就任式を見てうんざりした気分になるよりもこうやって過ごすほうが有意義だと心から思えた昨日でしたが、一夜明けて今日はさらに感動的でした。全米の何百もの都市だけでなく世界中の各地で企画されたWomen's Marchがホノルルでも行われ、私も参加しました。

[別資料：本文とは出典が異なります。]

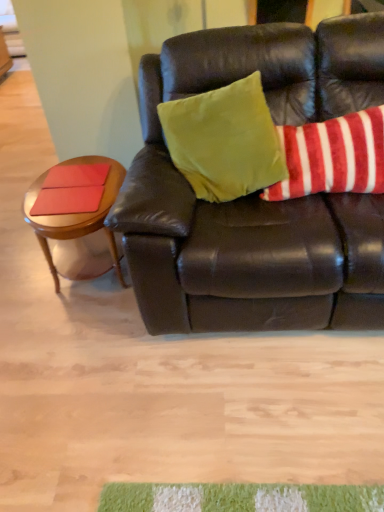 You are a GUI agent. You are given a task and a screenshot of the screen. Output one action in this format:
    pyautogui.click(x=<x>, y=<y>)
    Task: Click on the free space in front of woodenwoodentable at left
    
    Given the screenshot: What is the action you would take?
    pyautogui.click(x=81, y=345) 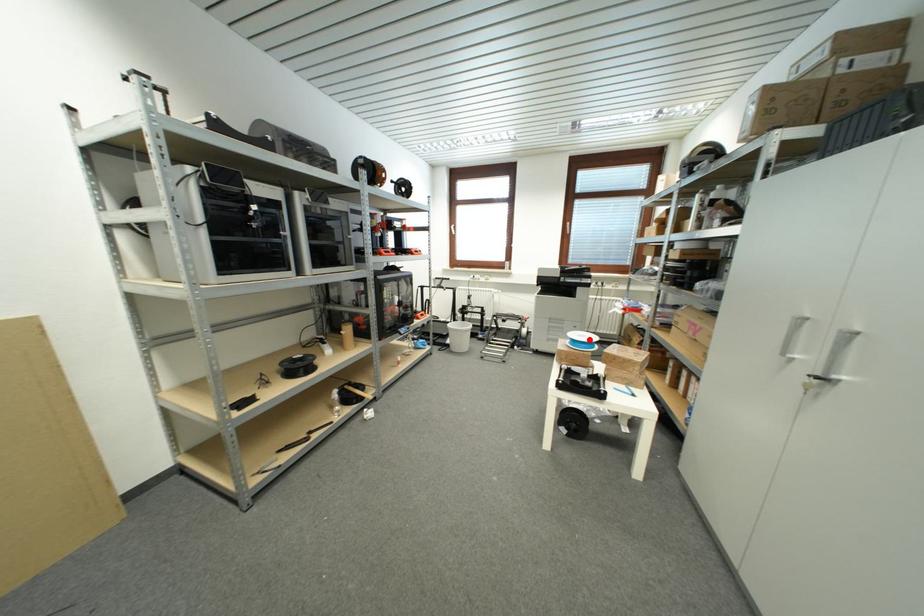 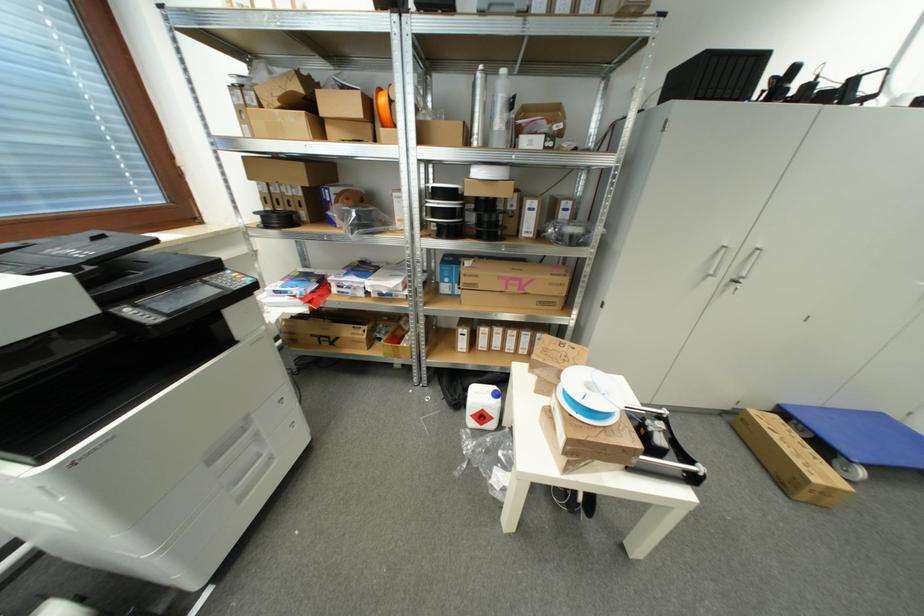 Question: A red point is marked in image1. In image2, is the corresponding 3D point closer to the camera or farther? Reply with the corresponding letter.

Choices:
 (A) The corresponding 3D point is closer.
 (B) The corresponding 3D point is farther.

Answer: (B) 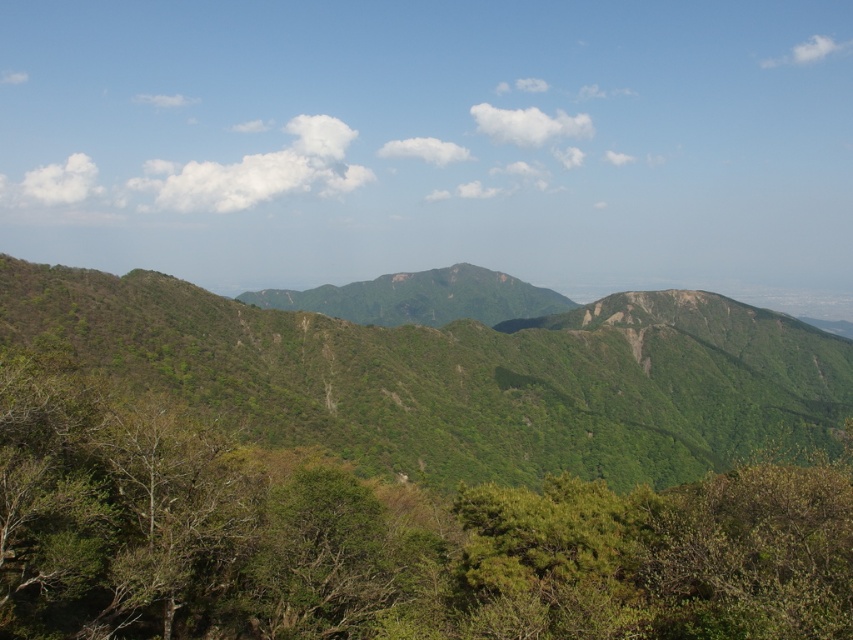 You are a hiker planning to take a photo of the green leafy tree at center and the green rocky mountain at center. From your current position, which object will appear closer in the photo?

The green leafy tree at center will appear closer in the photo because it is positioned in front of the green rocky mountain at center.

You are a hiker planning to take a photo of the mountain landscape. You have two points marked on your map at coordinates point (577, 496) and point (399, 298). Which point should you choose to stand at to get a closer view of the foreground trees?

You should stand at point (577, 496) because it is closer to the camera, providing a better vantage point to capture the foreground trees in detail.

私は計17年間ほどになるハワイ生活で、数多くのデモ集会や行進に参加してきましたが、今日のハワイ州議事堂周りの行進は私がこれまでに参加したもののどれよりも規模が大きく、メディアによる推定人数は5000人から8000人ほど(メディアによって推定人数にだいぶ差がありますが、これは各メディアの政治的指向の他にも、どの時点・地点で人数を推定するのかが難しい、という要素があるでしょう)。Women's Marchとはいっても圧倒的に女性が多いということはなく、私が見た感じだと少なくとも四分の一から三分の一くらいは男性だったし、人種や年齢(若い人たちの元気も胸に迫るものがありますが、車椅子や杖で行進している高齢者の人たちの姿にも勇気をもらいました)や、いわゆる「スタイル」が実に多様な人たちが、こうして一堂に集まり、ホノルルにしてはかなり肌寒く強風で雨もあった天候のなか、皆で行進しているということに、言いようのない感動と高揚感をおぼえました。










そして、家に帰ってからフェースブックを見ると、ボストン、プロビデンス、ニューヨーク、アトランタ、シカゴ、マディソン、コロンバス、セントルイス、ヒューストン、オースティン、シアトル、サクラメント、ロスアンジェルスなど、本当にありとあらゆる都市でみなが行進に参加している写真を投稿している。そして、行進に参加するため、何時間も飛行機や電車や車に乗ってワシントンに出かけていった人たちがたくさんいる。みなが、この行進のトレードマークとなったピンクの毛糸の帽子を被ったり、政治的メッセージとユーモアの混じったサインを掲げたりして、何万人もの人たちと一緒に道を歩いている。その様子をフェースブックで見ていると、「そうだ、これこそが私の信じてきたアメリカだ」という思いがこみ上げてきて涙が出そうになります。

もちろん、考えを同じくする何千人、何万人、都市によっては何十万人もの人たちと、時と場所を体験を共有するというのは、否定しようのない高揚感や連帯感があるものです。それと同時に、こうした行進といった活動はあくまで象徴的なものであって、それ自体が具体的な政策につながるものではないのも事実。行進に参加したということで、自分が政治的な活動をした、フェミニストとしての責務を果たした、というような気分になり、その場で写真を撮ってフェースブックやインスタグラムに投稿することで、自分が「ちゃんと活動している」ことを友達に証明したつもりになり、その翌日からは何もしない受動的な位置に落ち着いてしまう、という可能性もあるでしょう。でも、今日の世界各地での行進で参加者が感じ取った、多くの人に共有されている政治的決意や使命感、そして「皆で力を合わせればこれだけのことができるのだ」という実感は、明日からも息の長いさまざまな活動につながっていくのではないか。そう実感できる一日でした。